1. The Cancer Genome Atlas (TCGA) and the Genotype Tissue Expression (GTEx) project have generated a wealth of RNA-seq data, but integrating these data across studies is challenging due to differences in sample handling and processing.
2. A pipeline has been developed to process and unify RNA-seq data from different studies, removing batch effects by uniformly reprocessing raw sequencing reads.
3. The data generated using this pipeline is available on figshare, with gene expression levels calculated from the FPKM in RSEM’s output being quantile normalized and corrected for batch effects.
The article “Unifying cancer and normal RNA sequencing data from different sources” provides an overview of a pipeline developed to process and unify RNA-seq data from different studies, removing batch effects by uniformly reprocessing raw sequencing reads. The article is well written and provides a detailed description of the methods used in the pipeline as well as technical validation results that demonstrate its effectiveness in correcting for study-specific batch effects.

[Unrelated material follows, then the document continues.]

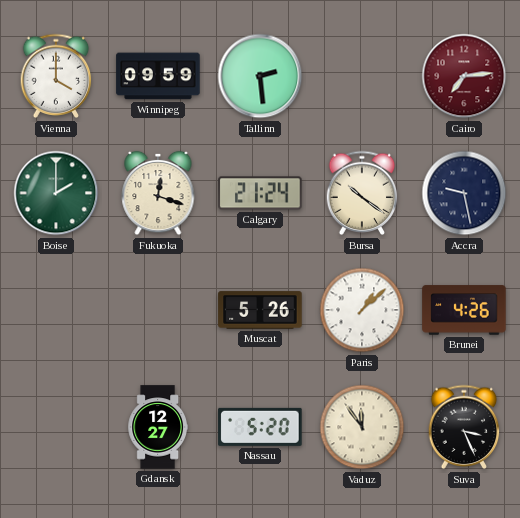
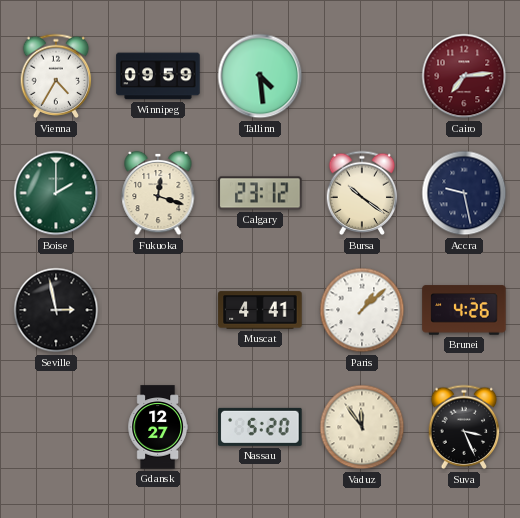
Vienna: 4:00 -> 4:35
Tallinn: 2:29 -> 4:29
Calgary: 21:24 -> 23:12
Seville: none -> 2:58
Muscat: 5:26 -> 4:41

However, there are some potential biases that should be noted when evaluating the trustworthiness and reliability of this article. First, the authors do not provide any evidence or discussion regarding possible risks associated with their approach, such as potential errors introduced by realignment or quantification tools used in their pipeline. Second, while they discuss how their approach can be used to compare expression levels between TCGA tumors and GTEx normal samples, they do not explore any counterarguments or alternative approaches that could be used for this purpose. Third, while they provide technical validation results demonstrating the effectiveness of their approach in correcting for study-specific batch effects, they do not provide any evidence or discussion regarding how well it performs on other tissues or datasets beyond those discussed in the article. Finally, while they provide access to the data generated using their pipeline on figshare, they do not provide any information about how this data can be accessed or used by other researchers.
In conclusion, while this article provides a detailed description of a pipeline developed to process and unify RNA-seq data from different studies, there are some potential biases that should be noted when evaluating its trustworthiness and reliability.